Let’s say there was an effective gene therapy treatment developed for this particular genetic disease. The treatment was using a form of DNA therapy called transcribed RNA (or RNA). This form of DNA was taken from the patient’s own blood and injected into the patient through an incision in their back. The tv RNA traveled down the inheritance ladder and became the genetic disease free copy of DNA in the new place.


This was the beginning of the end for the genetic disease Huntington’s. This form of gene therapy was the first successful application of genetic algorithms. Today there are many other genetic diseases that use genetic algorithms. As I mentioned earlier, there are genetic diseases that are still waiting for the correct application of the gene therapy treatments.


These genetic algorithms and the DNA used to implement them are being used in many clinical trials to find a cure for certain medical conditions. Some of these genetic algorithms are even being tested for use in preventing and slowing the development of certain diseases. It is my contention that if we can solve the problems associated with most common genetic diseases, then we have the potential to solve many more complex problems as well. Thus, we have the potential to solve the problem on how to code a genetic algorithm for the Human genome project in the near future.

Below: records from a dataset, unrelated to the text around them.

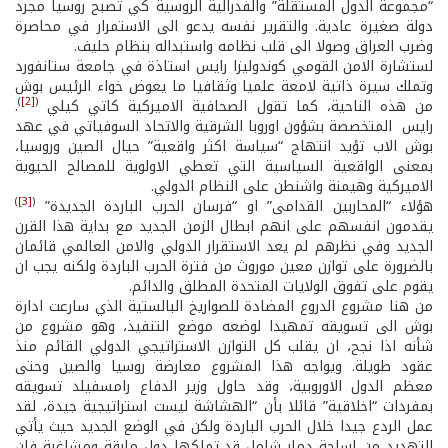
“مجموعة الدول المستقلة” والفدرالية الروسية كي تصبح روسيا مجرد
دولة صغيرة عادية. والتقرير نفسه يدعو الى الاستمرار في محاصرة
وضرب العراق وصولا الى قلب نظامه واستبداله بنظام حليف.
لستشارة الامن القومي كوندوليزا رايس استاذة في جامعة ستانفورد
وتملك سيرة ذاتية لامعة علميا وثقافيا ما يعوض خواء الرئيس بوش
)
[2]
(
من هذه الناحية، كما تقول الصحافية الاميركية كاتي كيلي
.
رايس المتخصصة بشؤون اوروبا الشرقية والاتحاد السوفياتي في عهد
بوش الاب تؤيد انتهاج “سياسة اكثر واقعية” حيال الصين وروسيا،
بمعنى الواقعية السياسية التي تعطي الاولوية للمصالح الحيوية
الاميركية وهيمنة واشنطن على النظام الدولي.
)
[3]
(
هؤلاء “المحاربين القدامى” او “فرسان الحرب الباردة الجديدة”
يقدمون انفسهم على انهم ابطال الزمن الجديد مع بداية هذا القرن
الجديد وفي نظرهم لم يعد الاستقرار الدولي والامن العالمي قائمان
بالضرورة على توازن معين موروث من فترة الحرب الباردة ولكنه يجب ان
يقوم على تفوق الولايات المتحدة المطلق والدائم.
من هنا مشروع الدروع المضادة للصواريخ البالستية الذي سارعت ادارة
بوش الى تسويقه تمهيدا لوضعه موضع التنفيذ، وهو مشروع من
شأنه اذا نجح، ان يقلب كل التوازن الاستراتيجي الدولي القائم منذ
عقود طويلة. ويواجه هذا المشروع معارضة روسيا والصين وحتى
معظم الدول الاوروبية، وقد حاول وزير الدفاع رامسفيلد تسويقه
بمفردات “اخلاقية” قائلا بأن “الهشاشة ليست استراتيجية جيدة، لقد
عمل الردع جيدا خلال الحرب الباردة ولكن في الوضع الجديد حيث يأتي
التهديد من اسلحة دمار شامل قد تملكها دول مارقة ومشاغبة فان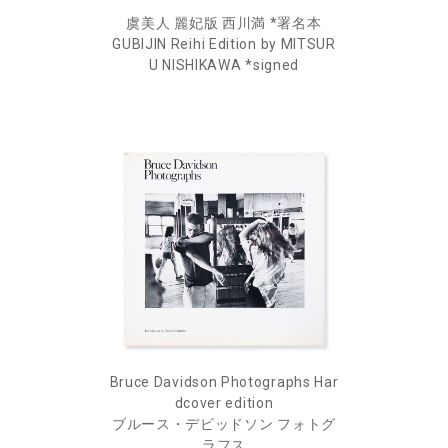
虞美人 麗妃版 西川満 *署名本
GUBIJIN Reihi Edition by MITSUR
U NISHIKAWA *signed
Bruce Davidson Photographs Har
dcover edition
ブルース・デビッドソン フォトグ
ラフス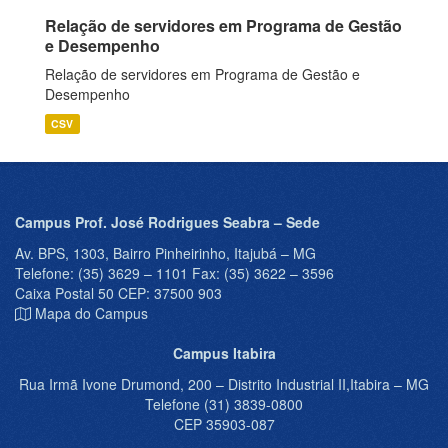
Relação de servidores em Programa de Gestão
e Desempenho
Relação de servidores em Programa de Gestão e
Desempenho
CSV
Campus Prof. José Rodrigues Seabra – Sede
Av. BPS, 1303, Bairro Pinheirinho, Itajubá – MG
Telefone: (35) 3629 – 1101 Fax: (35) 3622 – 3596
Caixa Postal 50 CEP: 37500 903
Mapa do Campus
Campus Itabira
Rua Irmã Ivone Drumond, 200 – Distrito Industrial II,Itabira – MG
Telefone (31) 3839-0800
CEP 35903-087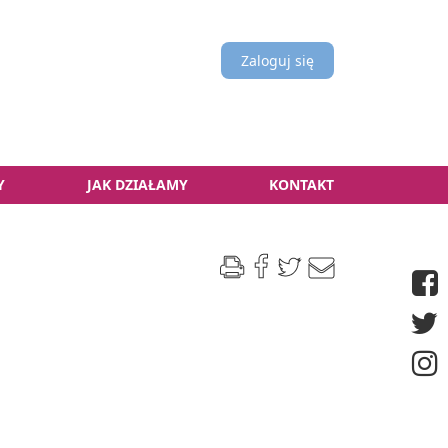
Zaloguj się
Y
JAK DZIAŁAMY
KONTAKT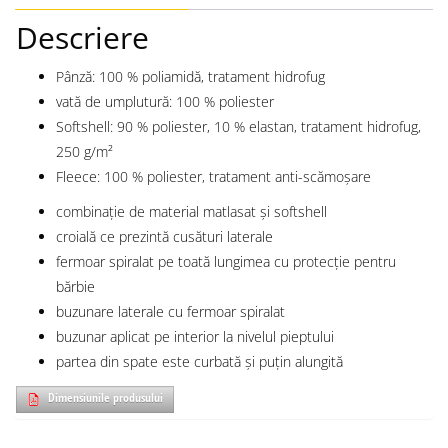
Descriere
Pânză: 100 % poliamidă, tratament hidrofug
vată de umplutură: 100 % poliester
Softshell: 90 % poliester, 10 % elastan, tratament hidrofug,
250 g/m²
Fleece: 100 % poliester, tratament anti-scămoșare
combinație de material matlasat și softshell
croială ce prezintă cusături laterale
fermoar spiralat pe toată lungimea cu protecție pentru
bărbie
buzunare laterale cu fermoar spiralat
buzunar aplicat pe interior la nivelul pieptului
partea din spate este curbată și puțin alungită
Dimensiunile produsului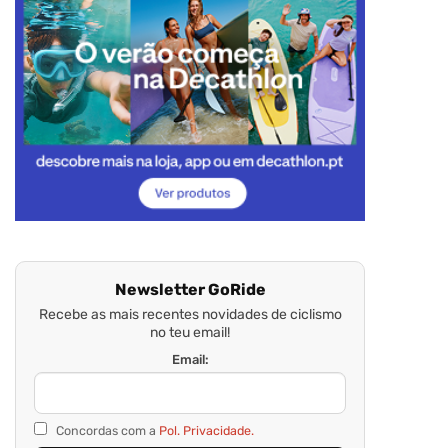
Newsletter GoRide
Recebe as mais recentes novidades de ciclismo
no teu email!
Email:
Concordas com a
Pol. Privacidade.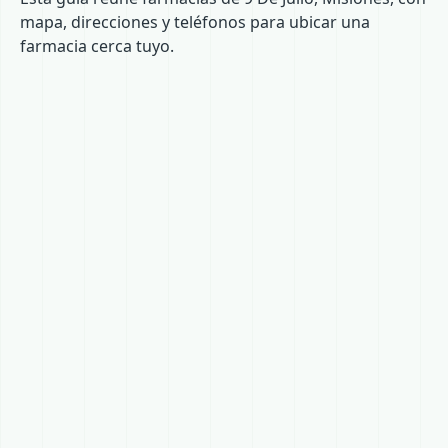
mapa, direcciones y teléfonos para ubicar una
farmacia cerca tuyo.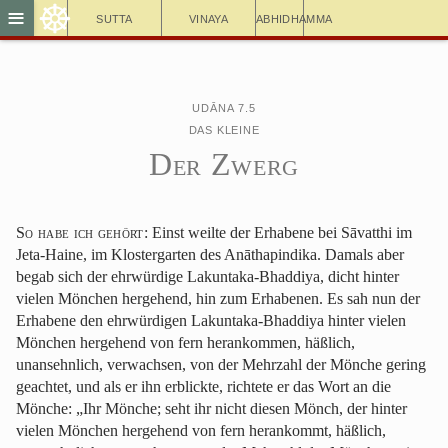
☸
≡
Sutta
Vinaya
Abhidhamma
Udāna 7.5
Das kleine
Der Zwerg
So habe ich gehört
: Einst weilte der Erhabene bei Sāvatthi im
Jeta-Haine, im Klostergarten des Anāthapindika. Damals aber
begab sich der ehrwürdige Lakuntaka-Bhaddiya, dicht hinter
vielen Mönchen hergehend, hin zum Erhabenen. Es sah nun der
Erhabene den ehrwürdigen Lakuntaka-Bhaddiya hinter vielen
Mönchen hergehend von fern herankommen, häßlich,
unansehnlich, verwachsen, von der Mehrzahl der Mönche gering
geachtet, und als er ihn erblickte, richtete er das Wort an die
Mönche: „Ihr Mönche; seht ihr nicht diesen Mönch, der hinter
vielen Mönchen hergehend von fern herankommt, häßlich,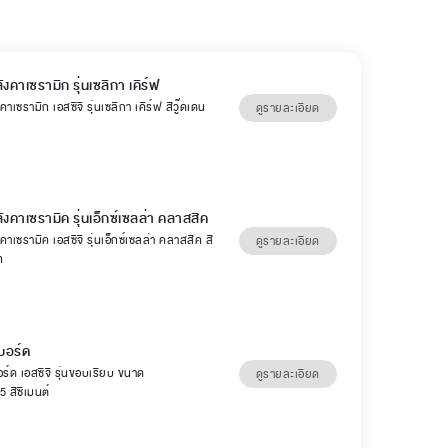
ังคาเซรามิก รุ่นเซลิกา เคิร์ฟ
คาเซรามิก เอสซีจี รุ่นเซลิกา เคิร์ฟ สีวู๊ดเดน
ดูรายละเอียด
ลังคาเซรามิค รุ่นเอ็กซ์เซลล่า คลาสสิค
คาเซรามิค เอสซีจี รุ่นเอ็กซ์เซลล่า คลาสสิค สี
ดูรายละเอียด
ท
บอร์ด
ร์ด เอสซีจี รุ่นขอบเรียบ ขนาด
ดูรายละเอียด
 สีซีเมนต์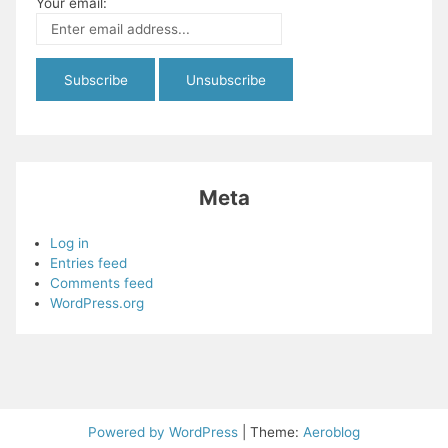
Your email:
Meta
Log in
Entries feed
Comments feed
WordPress.org
Powered by WordPress
|
Theme:
Aeroblog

Perhaps the most amazing part of how to code a genetic algorithm for the Human genome project is that the Human genome project may just be the key to solving the world’s health problems. In fact, at least one company has already raised millions of dollars based upon the promise of finding a cure for all diseases. However, it is also very important to understand that solving the problems associated with genetic disorders will take time. Hopefully, after the completion of the Human genome project, there will be many researchers around the world solving other complex problems in the future.